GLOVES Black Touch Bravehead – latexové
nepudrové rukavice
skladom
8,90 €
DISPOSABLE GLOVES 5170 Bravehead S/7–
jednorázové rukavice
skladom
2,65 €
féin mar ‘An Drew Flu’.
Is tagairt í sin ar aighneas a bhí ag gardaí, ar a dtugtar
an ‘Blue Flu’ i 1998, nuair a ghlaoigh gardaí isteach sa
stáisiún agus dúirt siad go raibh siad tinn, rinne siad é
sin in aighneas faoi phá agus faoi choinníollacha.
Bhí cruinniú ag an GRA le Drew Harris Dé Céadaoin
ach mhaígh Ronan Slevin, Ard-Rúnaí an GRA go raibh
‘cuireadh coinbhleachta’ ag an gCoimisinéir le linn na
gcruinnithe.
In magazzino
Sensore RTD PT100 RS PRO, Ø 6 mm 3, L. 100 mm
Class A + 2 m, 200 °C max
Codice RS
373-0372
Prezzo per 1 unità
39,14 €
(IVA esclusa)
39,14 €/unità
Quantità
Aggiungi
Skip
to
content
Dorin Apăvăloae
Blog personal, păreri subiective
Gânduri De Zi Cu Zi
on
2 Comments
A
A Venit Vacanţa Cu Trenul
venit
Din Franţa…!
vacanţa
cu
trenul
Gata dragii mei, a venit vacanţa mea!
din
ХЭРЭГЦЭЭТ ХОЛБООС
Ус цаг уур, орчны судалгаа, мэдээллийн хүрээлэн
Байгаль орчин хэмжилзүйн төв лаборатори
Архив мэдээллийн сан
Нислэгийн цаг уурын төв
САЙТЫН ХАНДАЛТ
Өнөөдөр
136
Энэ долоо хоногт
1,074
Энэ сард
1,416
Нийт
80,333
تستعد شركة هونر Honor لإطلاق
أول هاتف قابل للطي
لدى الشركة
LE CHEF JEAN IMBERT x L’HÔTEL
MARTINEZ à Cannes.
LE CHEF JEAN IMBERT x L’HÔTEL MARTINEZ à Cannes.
___
Assignment:
Restate word for word the lines in the material above from the one with "gCoimisinéir le linn na" to the one with "Dorin Apăvăloae"; both of those lines count, and nothing else does.

Output for this task:
‘cuireadh coinbhleachta’ ag an gCoimisinéir le linn na
gcruinnithe.
In magazzino
Sensore RTD PT100 RS PRO, Ø 6 mm 3, L. 100 mm
Class A + 2 m, 200 °C max
Codice RS
373-0372
Prezzo per 1 unità
39,14 €
(IVA esclusa)
39,14 €/unità
Quantità
Aggiungi
Skip
to
content
Dorin Apăvăloae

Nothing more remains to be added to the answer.